### About this task
The copy you give must match the listing below exactly and contain no pictures.
================
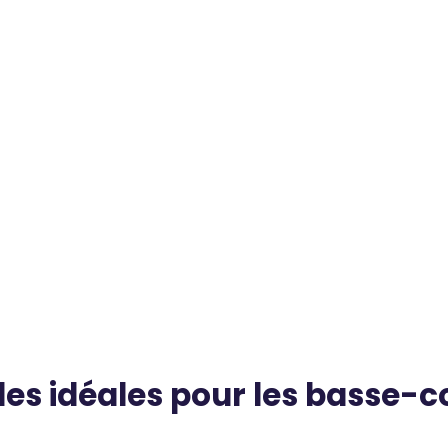
lles idéales pour les basse-c
s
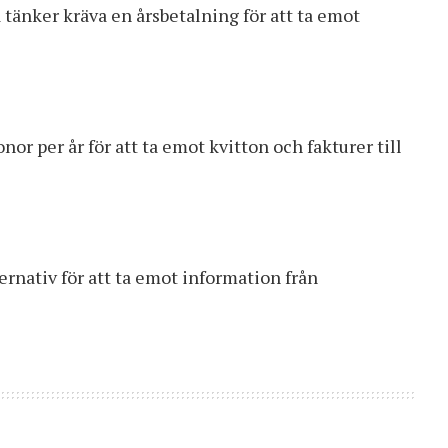
tänker kräva en årsbetalning för att ta emot
r per år för att ta emot kvitton och fakturer till
ernativ för att ta emot information från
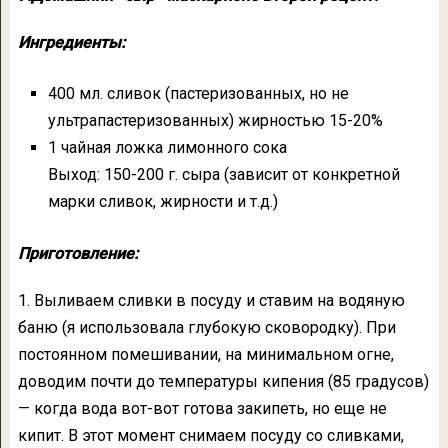
Ингредиенты:
400 мл. сливок (пастеризованных, но не
ультрапастеризованных) жирностью 15-20%
1 чайная ложка лимонного сока
Выход: 150-200 г. сыра (зависит от конкретной
марки сливок, жирности и т.д.)
Приготовление:
1. Выливаем сливки в посуду и ставим на водяную
баню (я использовала глубокую сковородку). При
постоянном помешивании, на минимальном огне,
доводим почти до температуры кипения (85 градусов)
— когда вода вот-вот готова закипеть, но еще не
кипит. В этот момент снимаем посуду со сливками,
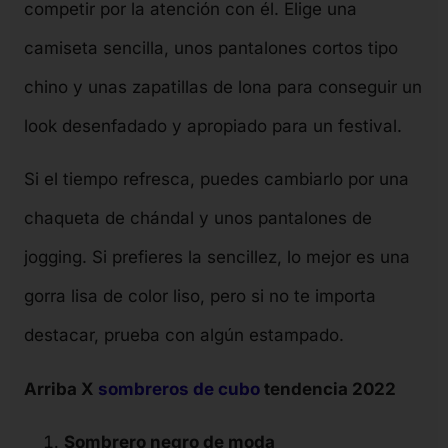
competir por la atención con él. Elige una
camiseta sencilla, unos pantalones cortos tipo
chino y unas zapatillas de lona para conseguir un
look desenfadado y apropiado para un festival.
Si el tiempo refresca, puedes cambiarlo por una
chaqueta de chándal y unos pantalones de
jogging. Si prefieres la sencillez, lo mejor es una
gorra lisa de color liso, pero si no te importa
destacar, prueba con algún estampado.
Arriba X
sombreros de cubo
tendencia 2022
Sombrero negro de moda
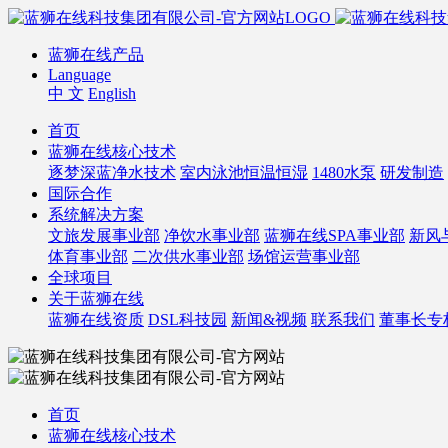
蓝狮在线产品
Language
中 文
English
首页
蓝狮在线核心技术
逐梦深蓝净水技术
室内泳池恒温恒湿
1480水泵
研发制造
国际合作
系统解决方案
文旅发展事业部
净饮水事业部
蓝狮在线SPA事业部
新风
体育事业部
二次供水事业部
场馆运营事业部
全球项目
关于蓝狮在线
蓝狮在线资质
DSL科技园
新闻&视频
联系我们
董事长专
首页
蓝狮在线核心技术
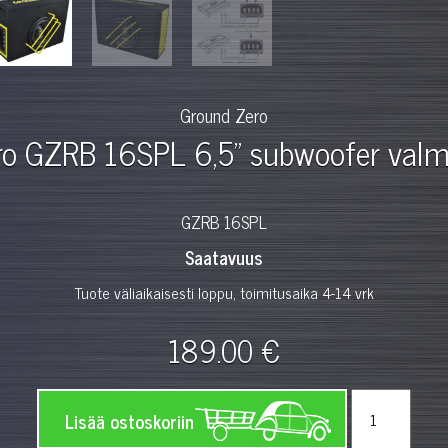
Ground Zero
o GZRB 16SPL 6,5" subwoofer valm
GZRB 16SPL
Saatavuus
Tuote väliaikaisesti loppu, toimitusaika 4-14 vrk
189.00 €
Lisää ostoskoriin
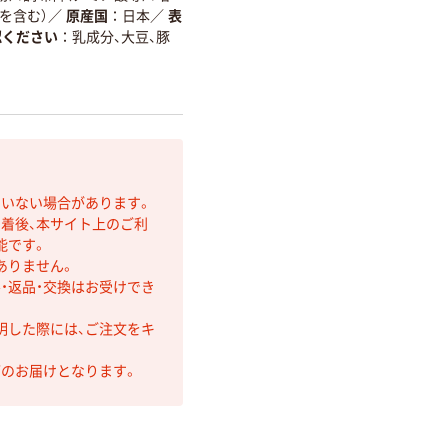
を含む）
／
原産国
日本
／
表
認ください
乳成分、大豆、豚
ていない場合があります。
着後、本サイト上のご利
能です。
ありません。
・返品・交換はお受けでき
明した際には、ご注文をキ
第のお届けとなります。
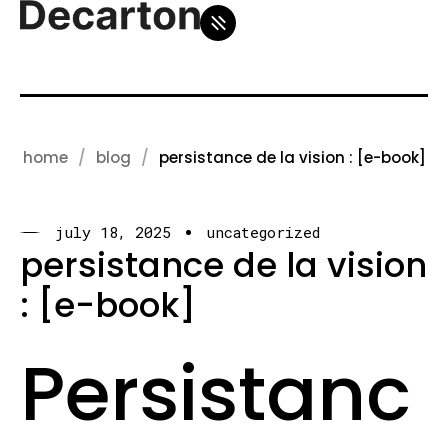
home
blog
persistance de la vision : [e-book]
july 18, 2025
uncategorized
persistance de la vision
: [e-book]
Persistanc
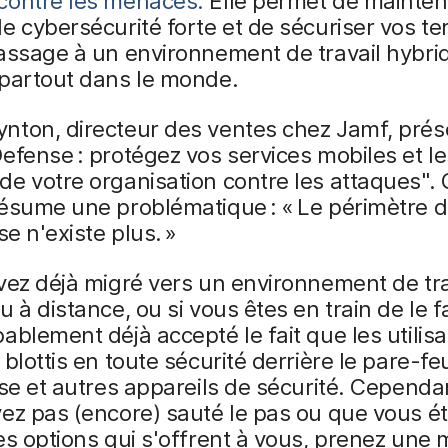
contre les menaces.
Elle permet de mainten
e cybersécurité forte et de sécuriser vos t
assage à un environnement de travail hybri
 partout dans le monde.
nton, directeur des ventes chez Jamf, prés
efense : protégez vos services mobiles et le
e votre organisation contre les attaques". 
résume une problématique : « Le périmètre 
se n'existe plus. »
vez déjà migré vers un environnement de tra
u à distance, ou si vous êtes en train de le f
ablement déjà accepté le fait que les utilis
 blottis en toute sécurité derrière le pare-fe
ise et autres appareils de sécurité. Cependan
ez pas (encore) sauté le pas ou que vous ét
es options qui s'offrent à vous, prenez une 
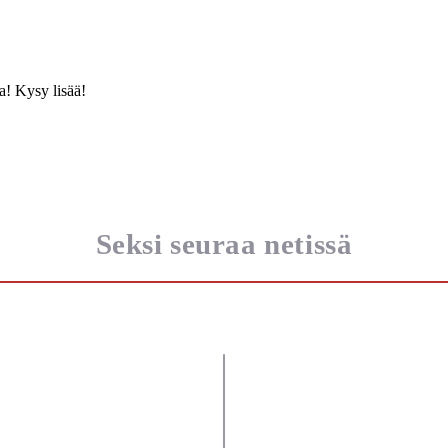
a! Kysy lisää!
Seksi seuraa netissä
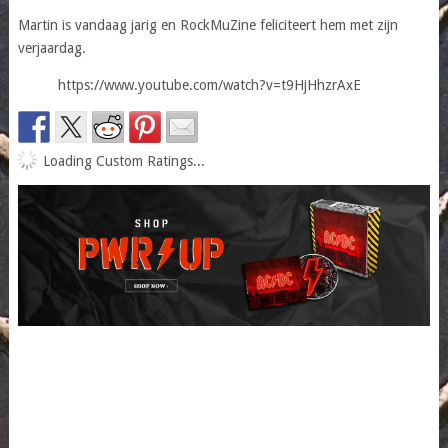
Martin is vandaag jarig en RockMuZine feliciteert hem met zijn
verjaardag.
https://www.youtube.com/watch?v=t9HjHhzrAxE
Loading Custom Ratings...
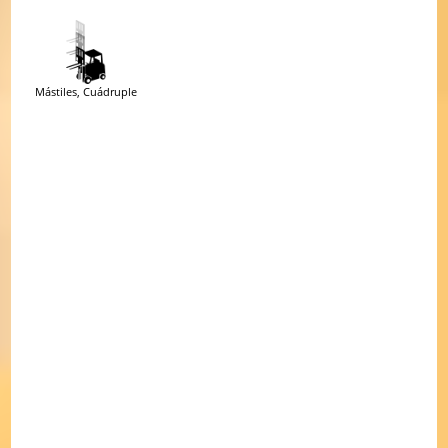
Precio (EUR)
Mástiles, Cuádruple
Capacidad de carga (kg)
Altura de elevación (mm)
Zona de búsqueda
Internacional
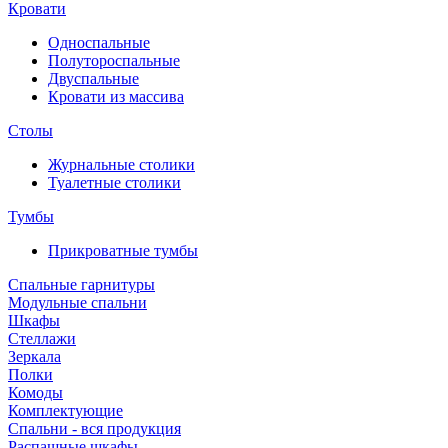
Кровати
Односпальные
Полутороспальные
Двуспальные
Кровати из массива
Столы
Журнальные столики
Туалетные столики
Тумбы
Прикроватные тумбы
Спальные гарнитуры
Модульные спальни
Шкафы
Стеллажи
Зеркала
Полки
Комоды
Комплектующие
Спальни - вся продукция
Распашные шкафы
================
### Result below
lles idéales pour les basse-c
s
tänker kräva en årsbetalning för att ta emot
r per år för att ta emot kvitton och fakturer till
ernativ för att ta emot information från
Ингредиенты:
400 мл. сливок (пастеризованных, но не
ультрапастеризованных) жирностью 15-20%
1 чайная ложка лимонного сока
Выход: 150-200 г. сыра (зависит от конкретной
марки сливок, жирности и т.д.)
Приготовление:
1. Выливаем сливки в посуду и ставим на водяную
баню (я использовала глубокую сковородку). При
постоянном помешивании, на минимальном огне,
доводим почти до температуры кипения (85 градусов)
— когда вода вот-вот готова закипеть, но еще не
кипит. В этот момент снимаем посуду со сливками,
competir por la atención con él. Elige una
camiseta sencilla, unos pantalones cortos tipo
chino y unas zapatillas de lona para conseguir un
look desenfadado y apropiado para un festival.
Si el tiempo refresca, puedes cambiarlo por una
chaqueta de chándal y unos pantalones de
jogging. Si prefieres la sencillez, lo mejor es una
gorra lisa de color liso, pero si no te importa
destacar, prueba con algún estampado.
Arriba X
sombreros de cubo
tendencia 2022
Sombrero negro de moda
蓝狮在线产品
Language
中 文
English
首页
蓝狮在线核心技术
逐梦深蓝净水技术
室内泳池恒温恒湿
1480水泵
研发制造
国际合作
系统解决方案
文旅发展事业部
净饮水事业部
蓝狮在线SPA事业部
新风
体育事业部
二次供水事业部
场馆运营事业部
全球项目
关于蓝狮在线
蓝狮在线资质
DSL科技园
新闻&视频
联系我们
董事长专
首页
蓝狮在线核心技术
Ground Zero
o GZRB 16SPL 6,5" subwoofer valm
GZRB 16SPL
Saatavuus
Tuote väliaikaisesti loppu, toimitusaika 4-14 vrk
189.00 €
Lisää ostoskoriin
を含む）
／
原産国
日本
／
表
認ください
乳成分、大豆、豚
ていない場合があります。
着後、本サイト上のご利
能です。
ありません。
・返品・交換はお受けでき
明した際には、ご注文をキ
第のお届けとなります。
home
blog
persistance de la vision : [e-book]
july 18, 2025
uncategorized
persistance de la vision
: [e-book]
Persistanc
contre les menaces.
Elle permet de mainten
e cybersécurité forte et de sécuriser vos t
assage à un environnement de travail hybri
 partout dans le monde.
nton, directeur des ventes chez Jamf, prés
efense : protégez vos services mobiles et le
e votre organisation contre les attaques". 
résume une problématique : « Le périmètre 
se n'existe plus. »
vez déjà migré vers un environnement de tra
u à distance, ou si vous êtes en train de le f
ablement déjà accepté le fait que les utilis
 blottis en toute sécurité derrière le pare-fe
ise et autres appareils de sécurité. Cependan
ez pas (encore) sauté le pas ou que vous ét
es options qui s'offrent à vous, prenez une 
a! Kysy lisää!
Seksi seuraa netissä
Martin is vandaag jarig en RockMuZine feliciteert hem met zijn
verjaardag.
https://www.youtube.com/watch?v=t9HjHhzrAxE
Loading Custom Ratings...
Precio (EUR)
Mástiles, Cuádruple
Capacidad de carga (kg)
Altura de elevación (mm)
Zona de búsqueda
Internacional
Кровати
Односпальные
Полутороспальные
Двуспальные
Кровати из массива
Столы
Журнальные столики
Туалетные столики
Тумбы
Прикроватные тумбы
Спальные гарнитуры
Модульные спальни
Шкафы
Стеллажи
Зеркала
Полки
Комоды
Комплектующие
Спальни - вся продукция
Распашные шкафы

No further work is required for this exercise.